▶ _Exercise goal_: Return every entry below without altering a word.

########

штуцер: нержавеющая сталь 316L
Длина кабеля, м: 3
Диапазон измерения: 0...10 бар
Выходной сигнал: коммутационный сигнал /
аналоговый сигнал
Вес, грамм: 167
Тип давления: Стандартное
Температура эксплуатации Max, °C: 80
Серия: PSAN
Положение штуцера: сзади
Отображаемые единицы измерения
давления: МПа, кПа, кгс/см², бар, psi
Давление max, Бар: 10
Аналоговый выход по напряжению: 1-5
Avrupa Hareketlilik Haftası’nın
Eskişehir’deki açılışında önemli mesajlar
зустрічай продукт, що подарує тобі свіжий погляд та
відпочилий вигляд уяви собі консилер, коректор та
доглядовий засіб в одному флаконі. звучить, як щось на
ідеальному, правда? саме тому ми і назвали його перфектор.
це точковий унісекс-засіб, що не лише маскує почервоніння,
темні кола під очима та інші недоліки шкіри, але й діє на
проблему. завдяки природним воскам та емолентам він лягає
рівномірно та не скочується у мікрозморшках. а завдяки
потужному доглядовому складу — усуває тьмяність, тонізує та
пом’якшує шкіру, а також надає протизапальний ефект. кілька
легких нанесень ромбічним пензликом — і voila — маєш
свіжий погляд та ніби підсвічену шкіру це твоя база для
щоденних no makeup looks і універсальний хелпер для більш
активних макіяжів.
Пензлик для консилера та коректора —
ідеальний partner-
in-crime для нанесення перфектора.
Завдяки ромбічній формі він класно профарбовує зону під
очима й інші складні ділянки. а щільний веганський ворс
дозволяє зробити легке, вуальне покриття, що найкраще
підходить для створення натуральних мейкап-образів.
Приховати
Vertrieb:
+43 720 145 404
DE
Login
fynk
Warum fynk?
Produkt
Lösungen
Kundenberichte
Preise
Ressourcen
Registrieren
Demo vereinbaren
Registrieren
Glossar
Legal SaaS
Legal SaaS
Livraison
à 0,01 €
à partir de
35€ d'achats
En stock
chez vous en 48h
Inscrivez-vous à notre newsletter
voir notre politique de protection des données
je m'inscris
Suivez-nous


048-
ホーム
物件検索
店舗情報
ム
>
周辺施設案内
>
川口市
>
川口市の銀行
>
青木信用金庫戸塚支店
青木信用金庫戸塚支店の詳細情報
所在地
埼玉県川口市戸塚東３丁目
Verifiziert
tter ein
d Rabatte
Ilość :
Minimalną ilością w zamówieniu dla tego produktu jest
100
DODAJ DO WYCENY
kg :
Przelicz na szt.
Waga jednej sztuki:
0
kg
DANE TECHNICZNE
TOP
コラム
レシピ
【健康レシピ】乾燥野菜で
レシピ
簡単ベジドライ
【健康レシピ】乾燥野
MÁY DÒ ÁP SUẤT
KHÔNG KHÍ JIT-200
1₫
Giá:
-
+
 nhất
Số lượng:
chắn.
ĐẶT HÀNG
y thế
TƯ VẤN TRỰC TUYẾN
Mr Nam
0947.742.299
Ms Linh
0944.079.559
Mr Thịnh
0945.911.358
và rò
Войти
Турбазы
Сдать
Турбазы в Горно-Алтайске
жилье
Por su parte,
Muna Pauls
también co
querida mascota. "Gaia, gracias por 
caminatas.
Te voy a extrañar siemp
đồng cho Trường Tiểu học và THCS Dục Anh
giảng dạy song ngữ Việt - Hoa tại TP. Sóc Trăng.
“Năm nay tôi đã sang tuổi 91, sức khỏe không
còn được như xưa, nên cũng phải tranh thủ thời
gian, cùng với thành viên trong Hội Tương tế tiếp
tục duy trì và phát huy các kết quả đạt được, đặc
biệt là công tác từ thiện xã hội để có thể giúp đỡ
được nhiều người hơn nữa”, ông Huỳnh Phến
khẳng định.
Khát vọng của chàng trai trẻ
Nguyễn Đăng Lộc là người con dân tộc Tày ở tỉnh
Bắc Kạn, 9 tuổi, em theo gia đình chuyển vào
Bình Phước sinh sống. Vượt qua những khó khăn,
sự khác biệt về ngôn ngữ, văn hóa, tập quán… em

########

▶ _Exercise result_:
штуцер: нержавеющая сталь 316L
Длина кабеля, м: 3
Диапазон измерения: 0...10 бар
Выходной сигнал: коммутационный сигнал /
аналоговый сигнал
Вес, грамм: 167
Тип давления: Стандартное
Температура эксплуатации Max, °C: 80
Серия: PSAN
Положение штуцера: сзади
Отображаемые единицы измерения
давления: МПа, кПа, кгс/см², бар, psi
Давление max, Бар: 10
Аналоговый выход по напряжению: 1-5
Avrupa Hareketlilik Haftası’nın
Eskişehir’deki açılışında önemli mesajlar
зустрічай продукт, що подарує тобі свіжий погляд та
відпочилий вигляд уяви собі консилер, коректор та
доглядовий засіб в одному флаконі. звучить, як щось на
ідеальному, правда? саме тому ми і назвали його перфектор.
це точковий унісекс-засіб, що не лише маскує почервоніння,
темні кола під очима та інші недоліки шкіри, але й діє на
проблему. завдяки природним воскам та емолентам він лягає
рівномірно та не скочується у мікрозморшках. а завдяки
потужному доглядовому складу — усуває тьмяність, тонізує та
пом’якшує шкіру, а також надає протизапальний ефект. кілька
легких нанесень ромбічним пензликом — і voila — маєш
свіжий погляд та ніби підсвічену шкіру це твоя база для
щоденних no makeup looks і універсальний хелпер для більш
активних макіяжів.
Пензлик для консилера та коректора —
ідеальний partner-
in-crime для нанесення перфектора.
Завдяки ромбічній формі він класно профарбовує зону під
очима й інші складні ділянки. а щільний веганський ворс
дозволяє зробити легке, вуальне покриття, що найкраще
підходить для створення натуральних мейкап-образів.
Приховати
Vertrieb:
+43 720 145 404
DE
Login
fynk
Warum fynk?
Produkt
Lösungen
Kundenberichte
Preise
Ressourcen
Registrieren
Demo vereinbaren
Registrieren
Glossar
Legal SaaS
Legal SaaS
Livraison
à 0,01 €
à partir de
35€ d'achats
En stock
chez vous en 48h
Inscrivez-vous à notre newsletter
voir notre politique de protection des données
je m'inscris
Suivez-nous


048-
ホーム
物件検索
店舗情報
ム
>
周辺施設案内
>
川口市
>
川口市の銀行
>
青木信用金庫戸塚支店
青木信用金庫戸塚支店の詳細情報
所在地
埼玉県川口市戸塚東３丁目
Verifiziert
tter ein
d Rabatte
Ilość :
Minimalną ilością w zamówieniu dla tego produktu jest
100
DODAJ DO WYCENY
kg :
Przelicz na szt.
Waga jednej sztuki:
0
kg
DANE TECHNICZNE
TOP
コラム
レシピ
【健康レシピ】乾燥野菜で
レシピ
簡単ベジドライ
【健康レシピ】乾燥野
MÁY DÒ ÁP SUẤT
KHÔNG KHÍ JIT-200
1₫
Giá:
-
+
 nhất
Số lượng:
chắn.
ĐẶT HÀNG
y thế
TƯ VẤN TRỰC TUYẾN
Mr Nam
0947.742.299
Ms Linh
0944.079.559
Mr Thịnh
0945.911.358
và rò
Войти
Турбазы
Сдать
Турбазы в Горно-Алтайске
жилье
Por su parte,
Muna Pauls
también co
querida mascota. "Gaia, gracias por 
caminatas.
Te voy a extrañar siemp
đồng cho Trường Tiểu học và THCS Dục Anh
giảng dạy song ngữ Việt - Hoa tại TP. Sóc Trăng.
“Năm nay tôi đã sang tuổi 91, sức khỏe không
còn được như xưa, nên cũng phải tranh thủ thời
gian, cùng với thành viên trong Hội Tương tế tiếp
tục duy trì và phát huy các kết quả đạt được, đặc
biệt là công tác từ thiện xã hội để có thể giúp đỡ
được nhiều người hơn nữa”, ông Huỳnh Phến
khẳng định.
Khát vọng của chàng trai trẻ
Nguyễn Đăng Lộc là người con dân tộc Tày ở tỉnh
Bắc Kạn, 9 tuổi, em theo gia đình chuyển vào
Bình Phước sinh sống. Vượt qua những khó khăn,
sự khác biệt về ngôn ngữ, văn hóa, tập quán… em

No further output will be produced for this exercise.